• Work item: Below are the entries to work from; restate word for word the portion that opens with the line containing "пол-литровой банки и" and closes with the line containing "4 слоя, хранить также в темном месте.", keeping both.

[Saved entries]
· · ·

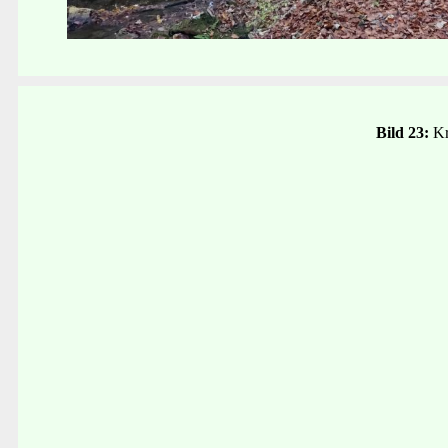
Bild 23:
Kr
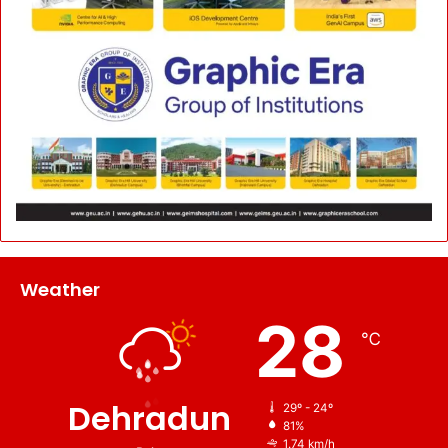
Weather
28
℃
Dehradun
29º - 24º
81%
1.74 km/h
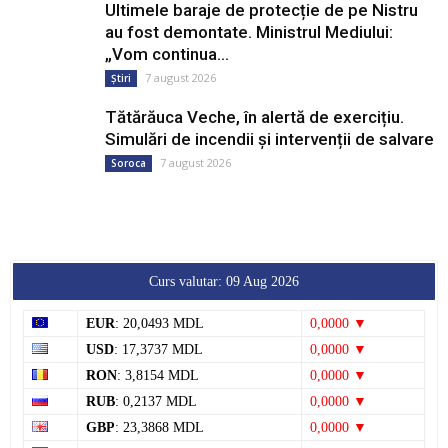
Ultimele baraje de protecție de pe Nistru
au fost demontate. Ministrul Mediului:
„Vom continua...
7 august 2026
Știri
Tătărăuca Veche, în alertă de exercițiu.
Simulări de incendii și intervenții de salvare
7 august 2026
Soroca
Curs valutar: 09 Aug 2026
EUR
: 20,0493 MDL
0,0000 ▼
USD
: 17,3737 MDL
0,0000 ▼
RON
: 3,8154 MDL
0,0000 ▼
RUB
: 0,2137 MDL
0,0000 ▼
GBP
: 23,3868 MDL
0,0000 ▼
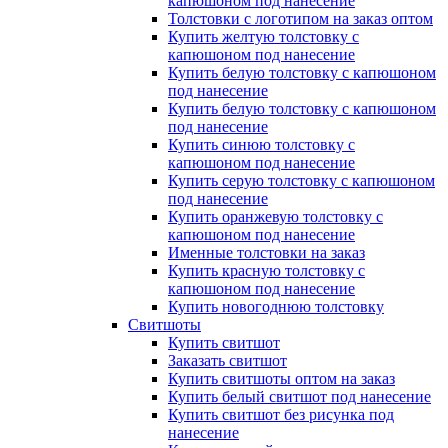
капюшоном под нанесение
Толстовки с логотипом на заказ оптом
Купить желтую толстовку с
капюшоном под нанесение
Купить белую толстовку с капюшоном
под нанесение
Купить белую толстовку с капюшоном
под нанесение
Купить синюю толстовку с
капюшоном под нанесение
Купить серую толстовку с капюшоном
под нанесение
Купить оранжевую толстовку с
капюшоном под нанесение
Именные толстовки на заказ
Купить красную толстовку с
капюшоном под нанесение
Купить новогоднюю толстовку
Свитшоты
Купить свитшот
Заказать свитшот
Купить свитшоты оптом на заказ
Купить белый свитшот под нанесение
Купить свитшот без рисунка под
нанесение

· · ·

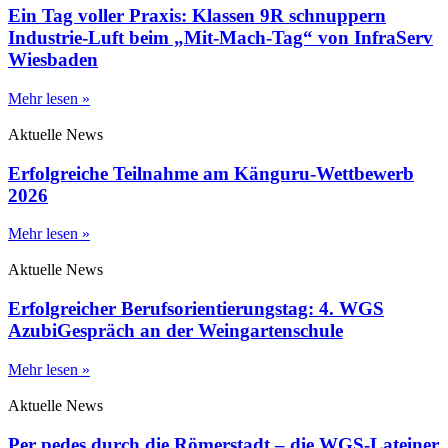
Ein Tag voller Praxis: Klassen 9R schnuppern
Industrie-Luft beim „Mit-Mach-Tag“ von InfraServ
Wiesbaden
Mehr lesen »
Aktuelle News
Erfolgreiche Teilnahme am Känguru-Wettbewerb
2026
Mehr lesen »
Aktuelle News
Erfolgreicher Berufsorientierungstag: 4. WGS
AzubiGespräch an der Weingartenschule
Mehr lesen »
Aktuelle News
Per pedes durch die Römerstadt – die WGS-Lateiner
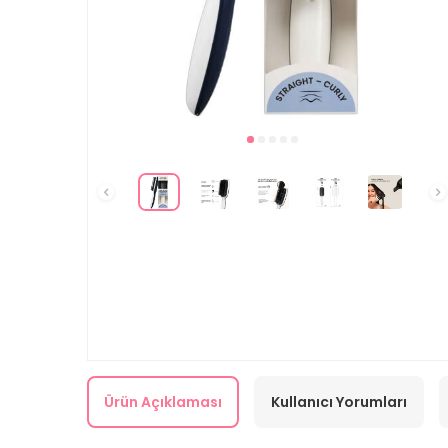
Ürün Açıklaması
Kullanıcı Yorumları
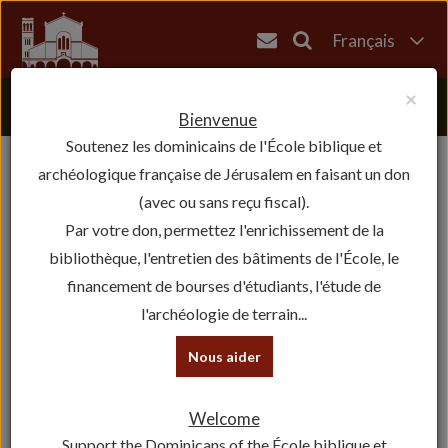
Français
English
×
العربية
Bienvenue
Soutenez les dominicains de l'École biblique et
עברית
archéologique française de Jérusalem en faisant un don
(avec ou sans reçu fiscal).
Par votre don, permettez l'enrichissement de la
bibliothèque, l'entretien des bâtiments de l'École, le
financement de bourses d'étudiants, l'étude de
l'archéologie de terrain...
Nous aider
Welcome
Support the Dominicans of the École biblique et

· · ·

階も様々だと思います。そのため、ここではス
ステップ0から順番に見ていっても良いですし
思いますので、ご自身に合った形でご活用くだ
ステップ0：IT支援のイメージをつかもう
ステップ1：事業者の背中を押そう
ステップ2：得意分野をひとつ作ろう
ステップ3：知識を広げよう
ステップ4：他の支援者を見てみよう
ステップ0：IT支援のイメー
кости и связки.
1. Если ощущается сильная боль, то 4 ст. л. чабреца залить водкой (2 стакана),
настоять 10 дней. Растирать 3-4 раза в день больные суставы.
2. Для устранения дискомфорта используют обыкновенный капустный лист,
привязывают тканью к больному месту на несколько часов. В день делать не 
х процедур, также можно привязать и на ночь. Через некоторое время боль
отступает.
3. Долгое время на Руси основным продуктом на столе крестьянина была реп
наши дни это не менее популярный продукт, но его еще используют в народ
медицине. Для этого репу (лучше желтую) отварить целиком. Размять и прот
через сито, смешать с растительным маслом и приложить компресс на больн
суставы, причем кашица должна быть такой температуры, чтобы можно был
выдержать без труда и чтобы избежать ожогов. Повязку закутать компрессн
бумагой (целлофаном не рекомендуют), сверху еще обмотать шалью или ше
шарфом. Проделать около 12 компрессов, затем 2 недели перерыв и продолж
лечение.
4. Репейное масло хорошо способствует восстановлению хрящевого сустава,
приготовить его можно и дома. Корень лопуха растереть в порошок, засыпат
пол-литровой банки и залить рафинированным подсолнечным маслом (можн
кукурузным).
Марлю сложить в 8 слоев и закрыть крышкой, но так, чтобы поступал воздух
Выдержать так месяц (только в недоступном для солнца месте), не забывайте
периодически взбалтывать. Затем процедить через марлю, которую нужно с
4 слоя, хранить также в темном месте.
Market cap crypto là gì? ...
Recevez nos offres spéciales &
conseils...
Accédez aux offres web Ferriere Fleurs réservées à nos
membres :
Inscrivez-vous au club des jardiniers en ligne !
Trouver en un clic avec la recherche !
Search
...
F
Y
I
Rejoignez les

· · ·

• Output of the exercise:
пол-литровой банки и залить рафинированным подсолнечным маслом (можн
кукурузным).
Марлю сложить в 8 слоев и закрыть крышкой, но так, чтобы поступал воздух
Выдержать так месяц (только в недоступном для солнца месте), не забывайте
периодически взбалтывать. Затем процедить через марлю, которую нужно с
4 слоя, хранить также в темном месте.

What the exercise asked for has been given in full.